Inhoudsopgave van deze pagina:

III-26: Vrijheid van dienstverrichting

In het kader van [dit voormalige hoofdstuk] zijn de beperkingen op het vrij verrichten van diensten binnen de Unie verboden ten aanzien van de onderdanen der lidstaten die in een andere lidstaat zijn gevestigd dan die waarin degene gevestigd is te wiens behoeve de dienst wordt verricht.

Bij Europese wet of kaderwet kan het genot van dit hoofdstuk worden uitgebreid tot de onderdanen van een derde staat die diensten verrichten en binnen de Unie gevestigd zijn.

III-27: Omschrijving van de diensten

In de zin van de Grondwet worden als diensten beschouwd de dienstverrichtingen welke gewoonlijk tegen vergoeding geschieden, voorzover de bepalingen, betreffende het vrij verkeer van goederen, kapitaal en personen op deze dienstverrichtingen niet van toepassing zijn.

De diensten omvatten met name werkzaamheden:

  • a) 
    van industriële aard,
  • b) 
    van commerciële aard,
  • c) 
    van het ambacht,
  • d) 
    van de vrije beroepen.

Onverminderd [het voormalige hoofdstuk] betreffende het recht van vestiging, kan degene die de diensten verricht, daartoe zijn werkzaamheden tijdelijk uitoefenen in de lidstaat waar de dienst wordt verricht, onder dezelfde voorwaarden als die welke die staat aan zijn eigen onderdanen oplegt.

III-28: Vervoer en liberalisatie kapitaalverkeer

  • 1. 
    Het vrije verkeer van de diensten op het gebied van het vervoer wordt geregeld door de [titel] betreffende het vervoer.
  • 2. 
    De liberalisatie van de door banken en verzekeringsmaatschappijen verrichte diensten waarmede kapitaalverplaatsingen gepaard gaan, moet worden verwezenlijkt in overeenstemming met de liberalisatie van het kapitaalverkeer.

III-29: Maatregelen voor totstandkoming vrijheid van dienstverrichting

  • 1. 
    Bij Europese kaderwet worden maatregelen vastgesteld om de vrijheid tot het verrichten van een bepaalde dienst te verwezenlijken.
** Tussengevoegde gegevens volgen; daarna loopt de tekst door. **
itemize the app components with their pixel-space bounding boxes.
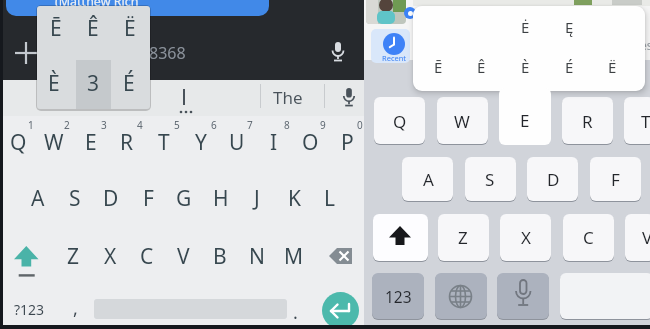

Deze kaderwet wordt na raadpleging van het Europees Parlement en het Economisch en Sociaal Comité vastgesteld.
  • 2. 
    Een Europese kaderwet zoals bedoeld in lid 1 heeft in het algemeen bij voorrang betrekking op de diensten welke rechtstreeks van invloed zijn op de productiekosten of waarvan de liberalisatie bijdraagt tot het vergemakkelijken van het goederenverkeer.

III-30: Liberalisatie van diensten

De lidstaten verklaren zich bereid, bij de liberalisatie van diensten verder te gaan dan waartoe zij op grond van de krachtens [ex artikel 52, lid 1,] vastgestelde Europese kaderwet verplicht zijn, indien hun algemene economische toestand en de toestand in de betrokken sector dit toelaten.

De Commissie doet de betrokken lidstaten daartoe aanbevelingen.

III-31: Toepassing

Zolang de beperkingen op het vrij verrichten van diensten niet zijn opgeheven, passen de lidstaten deze zonder onderscheid naar nationaliteit of naar verblijfplaats toe op al degenen die diensten verrichten als bedoeld in [de eerste alinea van ex artikel 49].

III-32: Algemene bepalingen

De [ex artikelen 45 tot en met 48] zijn van toepassing op het onderwerp dat in [dit voormalige hoofdstuk] is geregeld.

Noot PDC

De ex-artikelen 45 tot en met 48 zijn de artikelen III-21 tot en met III-24.